Converting a 3D Line Equation: Help Needed for Homework

[utkarshakash]

Homework Statement

I have been given a line in 3D space whose equation is x+y+2z-3=2x+3y+4z-4=0.
But what kind of equation is this? This is not a standard equation and I have never seen such an equation of line. It seems to me a plane instead of a line. Can anyone help me convert this into standard form?

 

[vanhees71]

You have two equations between the three coordinates, i.e., you have one independent parameter. You can take, e.g., $x$ as this independent parameter and solve for $y$ and $z$. Then you get a parameter representation of a curve
$$\vec{r}(x)=\begin{pmatrix} x \\ y(x) \\ z(x) \end{pmatrix}.$$
Because the system of equations is linear this curve is a straight line.

 

[ehild]

Homework Statement

I have been given a line in 3D space whose equation is x+y+2z-3=2x+3y+4z-4=0.
But what kind of equation is this? This is not a standard equation and I have never seen such an equation of line. It seems to me a plane instead of a line. Can anyone help me convert this into standard form?

x+y+2z-3=0 and 2x+3y+4z-4=0 are equations of two planes. All common points of both planes make the intersection of those planes, which is a straight line.

ehild

 

[HallsofIvy]

The question is what do you consider the "standard form" for a line? There are two forms usually used for lines in three dimensions:
The "symmetric form" Ax+ By+ Cz+ D= Ex+ Fy+ Gz+ H= Ix+ Jy+ Kz+ L which is the form you already have and, as ehild says, can be interpreted as defining the line as the intersection of two planes.

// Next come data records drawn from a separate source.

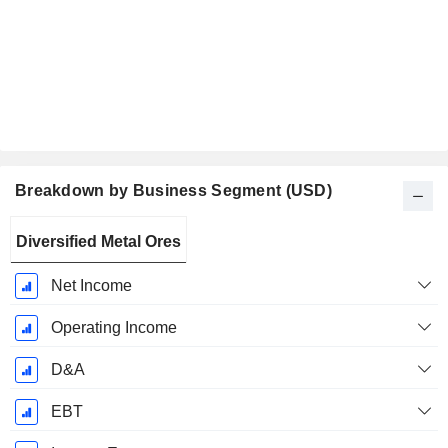
Breakdown by Business Segment (USD)
Fiscal
Diversified Metal Ores
Period:
January
Net Income
Operating Income
D&A
EBT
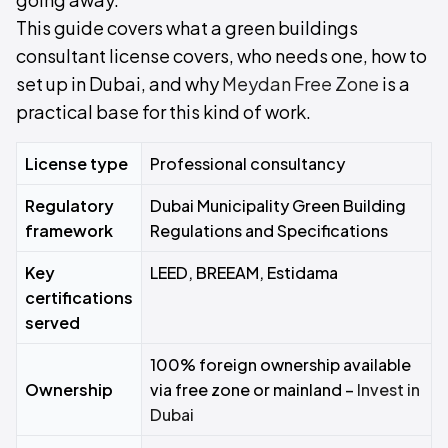
This guide covers what a green buildings
consultant license covers, who needs one, how to
set up in Dubai, and why
Meydan Free Zone
is a
practical base for this kind of work.
License type
Professional consultancy
Regulatory
Dubai Municipality Green Building
framework
Regulations and Specifications
Key
LEED, BREEAM, Estidama
certifications
served
100% foreign ownership available
Ownership
via free zone or mainland –
Invest in
Dubai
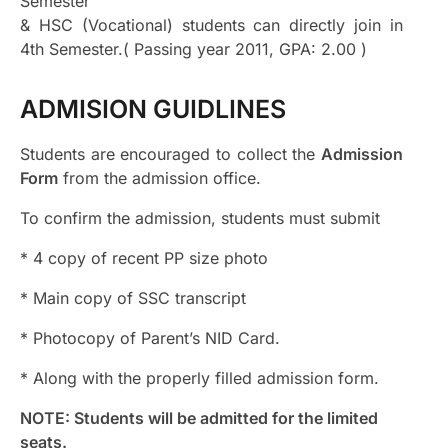
Semester
& HSC (Vocational) students can directly join in
4th Semester.( Passing year 2011, GPA: 2.00 )
ADMISION GUIDLINES
Students are encouraged to collect the
Admission
Form
from the admission office.
To confirm the admission, students must submit
* 4 copy of recent PP size photo
* Main copy of SSC transcript
* Photocopy of Parent’s NID Card.
* Along with the properly filled admission form.
NOTE: Students will be admitted for the limited
seats.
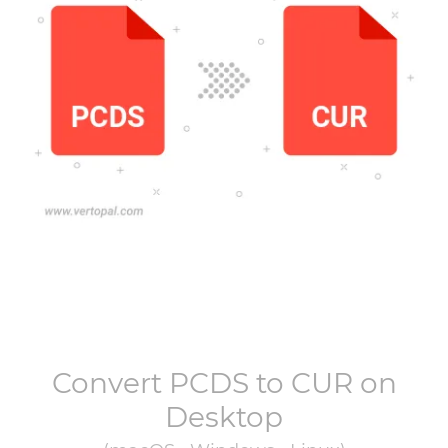
Convert
PCDS
to
CUR
on
Desktop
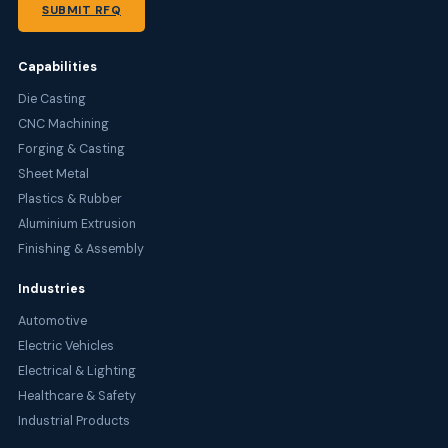
SUBMIT RFQ
Capabilities
Die Casting
CNC Machining
Forging & Casting
Sheet Metal
Plastics & Rubber
Aluminium Extrusion
Finishing & Assembly
Industries
Automotive
Electric Vehicles
Electrical & Lighting
Healthcare & Safety
Industrial Products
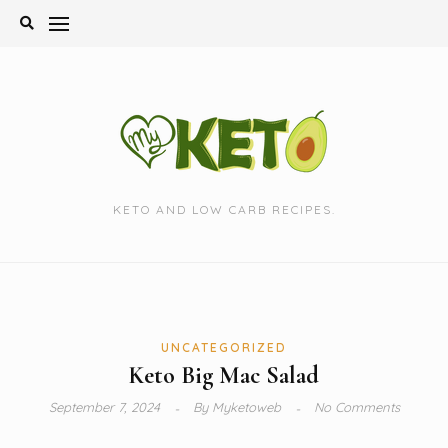
Skip
to
content
KETO AND LOW CARB RECIPES.
UNCATEGORIZED
Keto Big Mac Salad
September 7, 2024
By
Myketoweb
No Comments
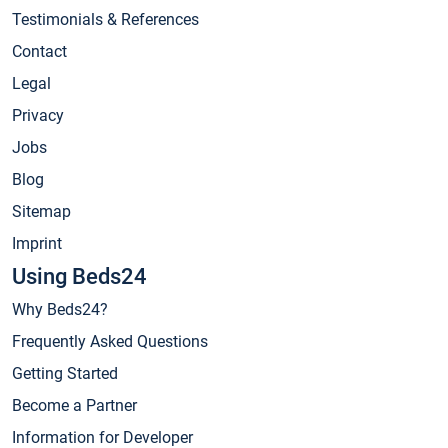
Testimonials & References
Contact
Legal
Privacy
Jobs
Blog
Sitemap
Imprint
Using Beds24
Why Beds24?
Frequently Asked Questions
Getting Started
Become a Partner
Information for Developer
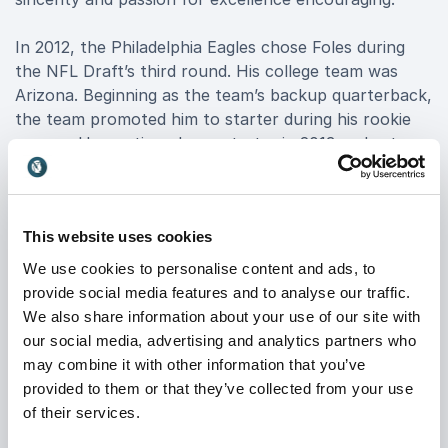
In 2012, the Philadelphia Eagles chose Foles during
the NFL Draft’s third round. His college team was
Arizona. Beginning as the team’s backup quarterback,
the team promoted him to starter during his rookie
season. He continued as a starter in 2013 and set a
league record for his touchdown-interception stats.
He led his team to the division title, which earned
Foles Pro Bowl honors. The Eagles traded Foles after
This website uses cookies
he struggled during the 2014 season. He was also
released from the St. Louis Rams in season one with
We use cookies to personalise content and ads, to
the team. After a year as a backup quarterback for
provide social media features and to analyse our traffic.
the Chiefs, Foles returned to Philadelphia to regain
We also share information about your use of our site with
the starter position in 2017. He led the Eagles to a
our social media, advertising and analytics partners who
franchise-first Super Bowl title, and he earned award
may combine it with other information that you’ve
for game MVP.
provided to them or that they’ve collected from your use
of their services.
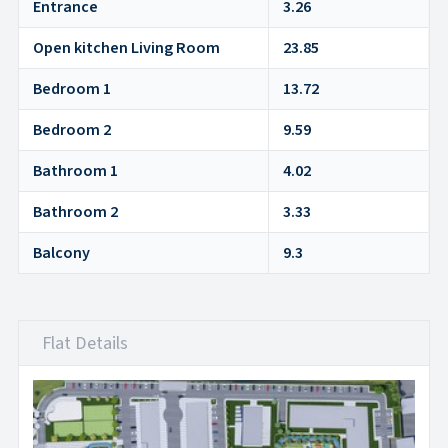
Entrance
3.26
Open kitchen Living Room
23.85
Bedroom 1
13.72
Bedroom 2
9.59
Bathroom 1
4.02
Bathroom 2
3.33
Balcony
9.3
Flat Details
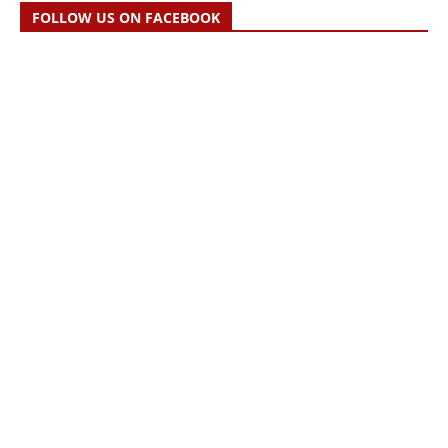
FOLLOW US ON FACEBOOK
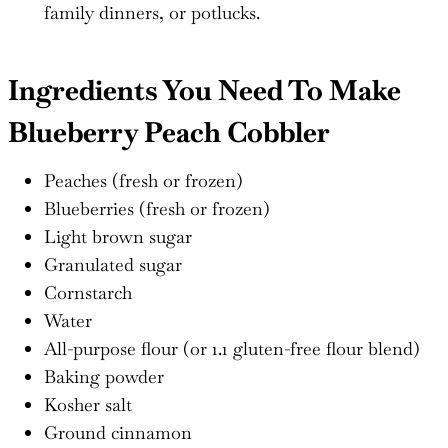
family dinners, or potlucks.
Ingredients You Need To Make
Blueberry Peach Cobbler
Peaches (fresh or frozen)
Blueberries (fresh or frozen)
Light brown sugar
Granulated sugar
Cornstarch
Water
All-purpose flour (or 1.1 gluten-free flour blend)
Baking powder
Kosher salt
Ground cinnamon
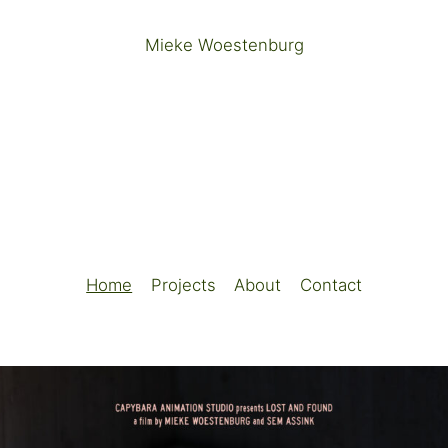
Mieke Woestenburg
Home
Projects
About
Contact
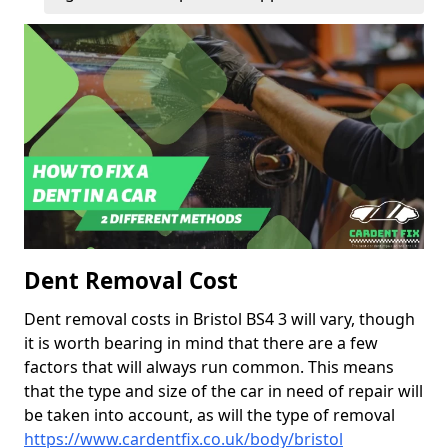
Dent Removal Cost
Dent removal costs in Bristol BS4 3 will vary, though
it is worth bearing in mind that there are a few
factors that will always run common. This means
that the type and size of the car in need of repair will
be taken into account, as will the type of removal
https://www.cardentfix.co.uk/body/bristol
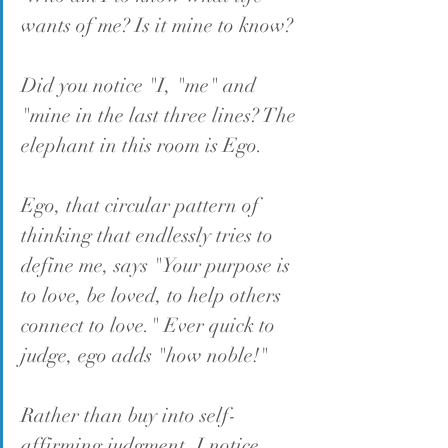
wants of me? Is it mine to know?
Did you notice "I, "me" and 
"mine in the last three lines? The 
elephant in this room is Ego.
Ego, that circular pattern of 
thinking that endlessly tries to 
define me, says "Your purpose is 
to love, be loved, to help others 
connect to love." Ever quick to 
judge, ego adds "how noble!"
Rather than buy into self-
affirming judgment, I notice 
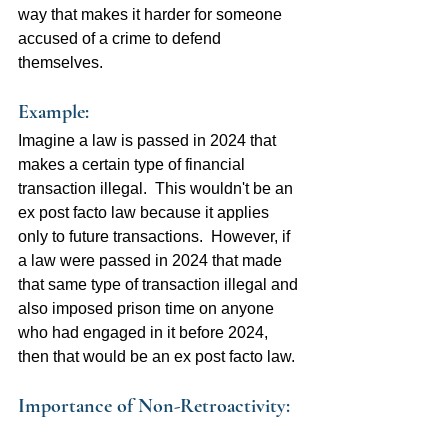
way that makes it harder for someone 
accused of a crime to defend 
themselves.
Example:  
Imagine a law is passed in 2024 that 
makes a certain type of financial 
transaction illegal.  This wouldn't be an 
ex post facto law because it applies 
only to future transactions.  However, if 
a law were passed in 2024 that made 
that same type of transaction illegal and 
also imposed prison time on anyone 
who had engaged in it before 2024, 
then that would be an ex post facto law.
Importance of Non-Retroactivity:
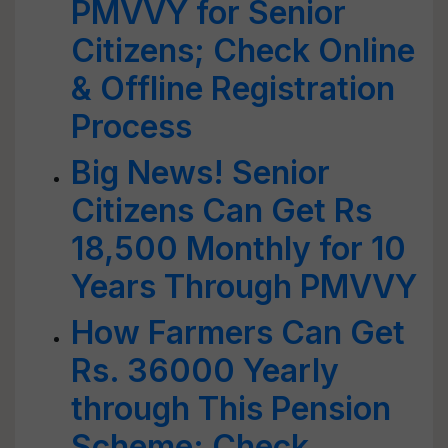
PMVVY for Senior
Citizens; Check Online
& Offline Registration
Process
Big News! Senior
Citizens Can Get Rs
18,500 Monthly for 10
Years Through PMVVY
How Farmers Can Get
Rs. 36000 Yearly
through This Pension
Scheme; Check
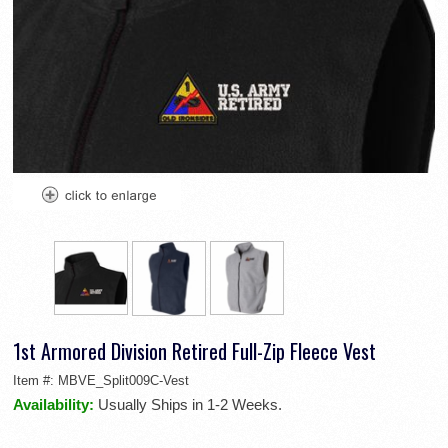
1st Armored Division Retired Full-Zip Fleece Vest
Item #:
MBVE_Split009C-Vest
Availability:
Usually Ships in 1-2 Weeks.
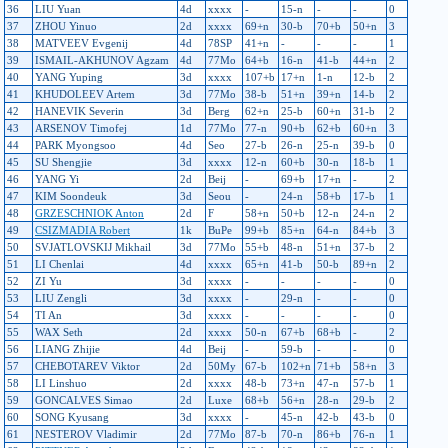
36
LIU Yuan
4d
xxxx
-
15-n
-
-
0
37
ZHOU Yinuo
2d
xxxx
69+n
30-b
70+b
50+n
3
38
MATVEEV Evgenij
4d
78SP
41+n
-
-
-
1
39
ISMAIL-AKHUNOV Agzam
4d
77Mo
64+b
16-n
41-b
44+n
2
40
YANG Yuping
3d
xxxx
107+b
17+n
1-n
12-b
2
41
KHUDOLEEV Artem
3d
77Mo
38-b
51+n
39+n
14-b
2
42
HANEVIK Severin
3d
Berg
62+n
25-b
60+n
31-b
2
43
ARSENOV Timofej
1d
77Mo
77-n
90+b
62+b
60+n
3
44
PARK Myongsoo
4d
Seo
27-b
26-n
25-n
39-b
0
45
SU Shengjie
3d
xxxx
12-n
60+b
30-n
18-b
1
46
YANG Yi
2d
Beij
-
69+b
17+n
-
2
47
KIM Soondeuk
3d
Seou
-
24-n
58+b
17-b
1
48
GRZESCHNIOK Anton
2d
F
58+n
50+b
12-n
24-n
2
49
CSIZMADIA Robert
1k
BuPe
99+b
85+n
64-n
84+b
3
50
SVJATLOVSKIJ Mikhail
3d
77Mo
55+b
48-n
51+n
37-b
2
51
LI Chenlai
4d
xxxx
65+n
41-b
50-b
89+n
2
52
ZI Yu
3d
xxxx
-
-
-
-
0
53
LIU Zengli
3d
xxxx
-
29-n
-
-
0
54
TI An
3d
xxxx
-
-
-
-
0
55
WAX Seth
2d
xxxx
50-n
67+b
68+b
-
2
56
LIANG Zhijie
4d
Beij
-
59-b
-
-
0
57
CHEBOTAREV Viktor
2d
50My
67-b
102+n
71+b
58+n
3
58
LI Linshuo
2d
xxxx
48-b
73+n
47-n
57-b
1
59
GONCALVES Simao
2d
Luxe
68+b
56+n
28-n
29-b
2
60
SONG Kyusang
3d
xxxx
-
45-n
42-b
43-b
0
61
NESTEROV Vladimir
2d
77Mo
87-b
70-n
86+b
76-n
1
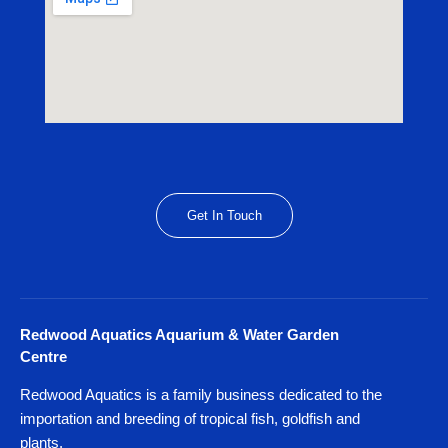
Get In Touch
Redwood Aquatics Aquarium & Water Garden
Centre
Redwood Aquatics is a family business dedicated to the
importation and breeding of tropical fish, goldfish and
plants.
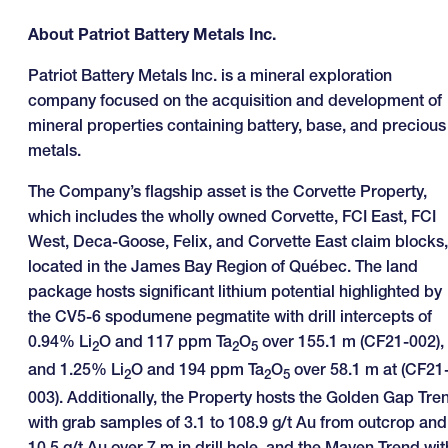
About Patriot Battery Metals Inc.
Patriot Battery Metals Inc. is a mineral exploration
company focused on the acquisition and development of
mineral properties containing battery, base, and precious
metals.
The Company’s flagship asset is the Corvette Property,
which includes the wholly owned Corvette, FCI East, FCI
West, Deca-Goose, Felix, and Corvette East claim blocks,
located in the James Bay Region of Québec. The land
package hosts significant lithium potential highlighted by
the CV5-6 spodumene pegmatite with drill intercepts of
0.94% Li
O and 117 ppm Ta
O
over 155.1 m (CF21-002),
2
2
5
and 1.25% Li
O and 194 ppm Ta
O
over 58.1 m at (CF21
2
2
5
003). Additionally, the Property hosts the Golden Gap Tre
with grab samples of 3.1 to 108.9 g/t Au from outcrop and
10.5 g/t Au over 7 m in drill hole, and the Maven Trend wit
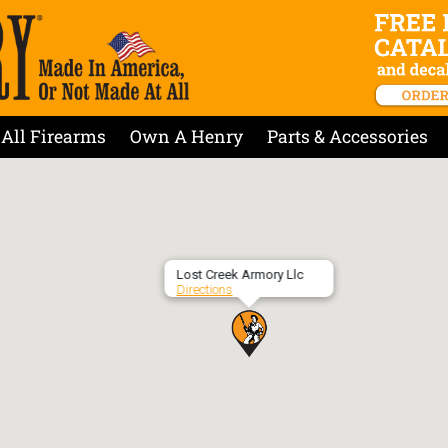
All Firearms
Own A Henry
Parts & Accessories
Lost Creek Armory Llc
Directions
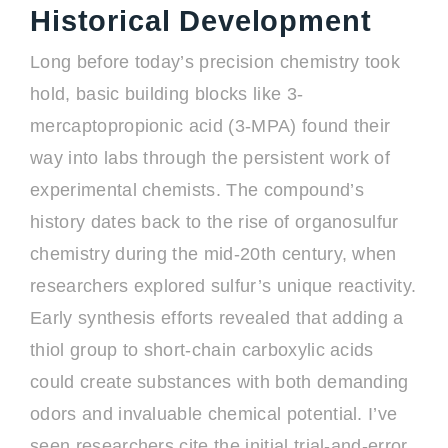
Historical Development
Long before today’s precision chemistry took
hold, basic building blocks like 3-
mercaptopropionic acid (3-MPA) found their
way into labs through the persistent work of
experimental chemists. The compound’s
history dates back to the rise of organosulfur
chemistry during the mid-20th century, when
researchers explored sulfur’s unique reactivity.
Early synthesis efforts revealed that adding a
thiol group to short-chain carboxylic acids
could create substances with both demanding
odors and invaluable chemical potential. I’ve
seen researchers cite the initial trial-and-error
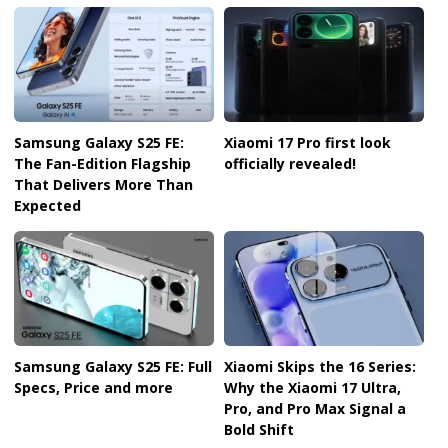
Samsung Galaxy S25 FE:
Xiaomi 17 Pro first look
The Fan-Edition Flagship
officially revealed!
That Delivers More Than
Expected
Samsung Galaxy S25 FE: Full
Xiaomi Skips the 16 Series:
Specs, Price and more
Why the Xiaomi 17 Ultra,
Pro, and Pro Max Signal a
Bold Shift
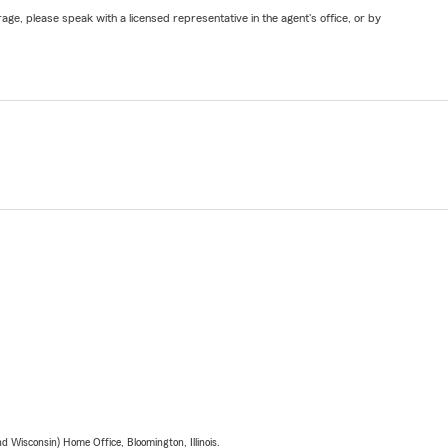
ge, please speak with a licensed representative in the agent's office, or by
 Wisconsin) Home Office, Bloomington, Illinois.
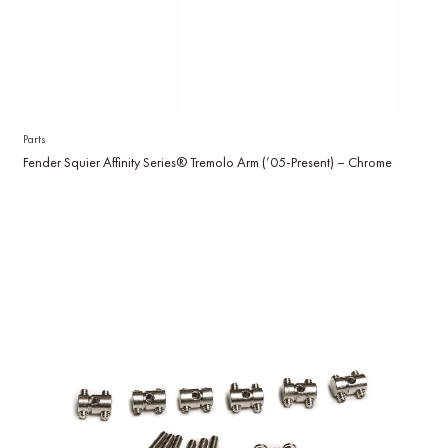
Parts
Fender Squier Affinity Series® Tremolo Arm (’05-Present) – Chrome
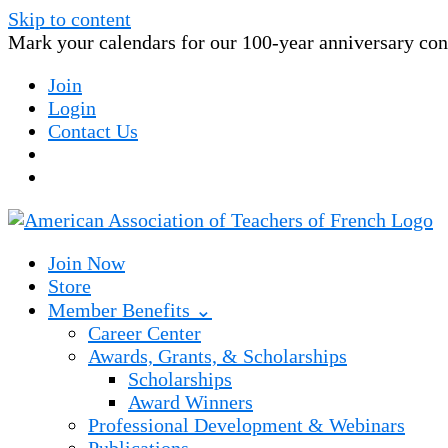
Skip to content
Mark your calendars for our 100-year anniversary conv
Join
Login
Contact Us
Join Now
Store
Member Benefits ⌄
Career Center
Awards, Grants, & Scholarships
Scholarships
Award Winners
Professional Development & Webinars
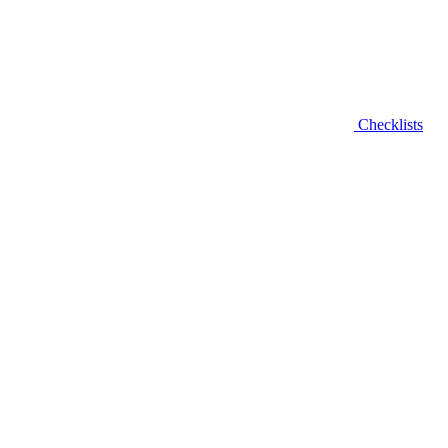
Checklists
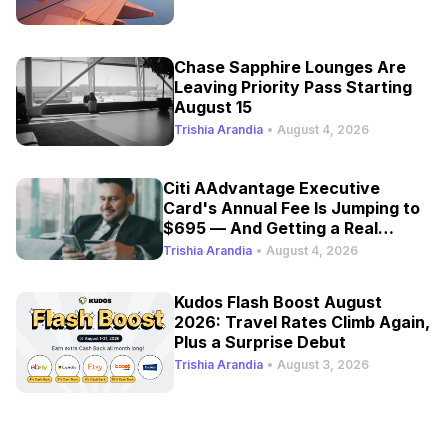
Chase Sapphire Lounges Are
Leaving Priority Pass Starting
August 15
Trishia Arandia
•
August 4, 2026
Citi AAdvantage Executive
Card's Annual Fee Is Jumping to
$695 — And Getting a Real
Refresh
Trishia Arandia
•
August 4, 2026
Kudos Flash Boost August
2026: Travel Rates Climb Again,
Plus a Surprise Debut
Trishia Arandia
•
August 3, 2026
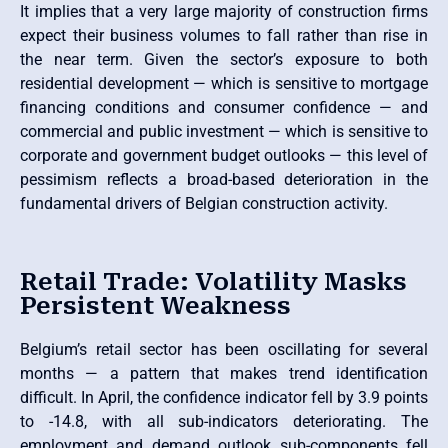
It implies that a very large majority of construction firms
expect their business volumes to fall rather than rise in
the near term. Given the sector’s exposure to both
residential development — which is sensitive to mortgage
financing conditions and consumer confidence — and
commercial and public investment — which is sensitive to
corporate and government budget outlooks — this level of
pessimism reflects a broad-based deterioration in the
fundamental drivers of Belgian construction activity.
Retail Trade: Volatility Masks
Persistent Weakness
Belgium’s retail sector has been oscillating for several
months — a pattern that makes trend identification
difficult. In April, the confidence indicator fell by 3.9 points
to -14.8, with all sub-indicators deteriorating. The
employment and demand outlook sub-components fell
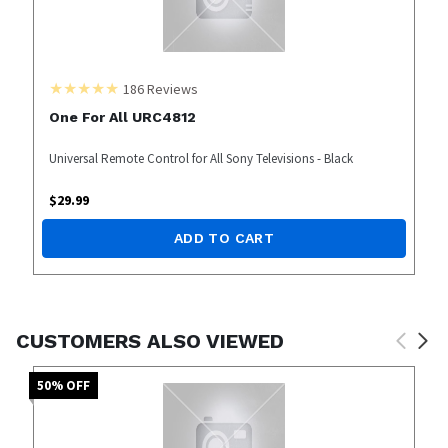
186
Reviews
One For All URC4812
Universal Remote Control for All Sony Televisions - Black
$
29.99
ADD TO CART
CUSTOMERS ALSO VIEWED
50
% OFF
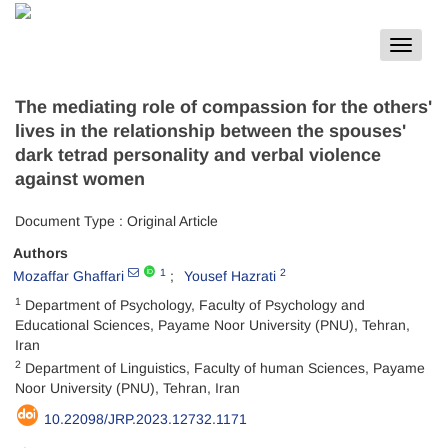
Toggle
navigat
The mediating role of compassion for the others'
lives in the relationship between the spouses'
dark tetrad personality and verbal violence
against women
Document Type : Original Article
Authors
1
2
Mozaffar Ghaffari
Yousef Hazrati
1
Department of Psychology, Faculty of Psychology and
Educational Sciences, Payame Noor University (PNU), Tehran,
Iran
2
Department of Linguistics, Faculty of human Sciences, Payame
Noor University (PNU), Tehran, Iran
10.22098/JRP.2023.12732.1171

The "parametric form" where x= f(t), y= g(t), z= h(t) for some parameter t. This can be interpreted as an object moving along a line with t giving the time.

 

[Ray Vickson]

Homework Statement

I have been given a line in 3D space whose equation is x+y+2z-3=2x+3y+4z-4=0.
But what kind of equation is this? This is not a standard equation and I have never seen such an equation of line. It seems to me a plane instead of a line. Can anyone help me convert this into standard form?

It looks like you are given a badly-written pair of linear equations, namely, x+y+2z-3 = 0 and 2x+3y+4z-4=0. As others have said, this describes two (non-parallel) planes in 3D, so taken together they describe a line. You can get a parametric form by solving for two of the variables in terms of the third; for example, solve for x and y in terms of z. Again, as others have said, I don't know what you regard as a "standard form".

 

[utkarshakash]

Thanks to all of you!

 

[utkarshakash]

When I assume x=t z can be expressed in terms of t but what about y? By solving I get y=-2. How should I express it in terms of t?

 

[HallsofIvy]

x+y+2z-3=2x+3y+4z-4=0.

Taking x= t, we then have t+ y+ 2z- 3= 0 and 2t+ 3y+ 4z- 4= 0 or
y+ 2z= 3- t and 3y+ 4z= 4- 2t.
Multiplying the first equation by 2, 2y+ 4z= 6- 2t. Subtracting that from the second equation,
y= (4- 2t)- (6- 2t)= -2 for all t. That is what you have. Excellent! That says that y is a contstant not depending on t. If you like, you can write it as y= -2+ 0t but just "y= -2" is correct.

 

[Ray Vickson]

When I assume x=t z can be expressed in terms of t but what about y? By solving I get y=-2. How should I express it in terms of t?

What is wrong with the simple parametric equation y = -2 + 0*t?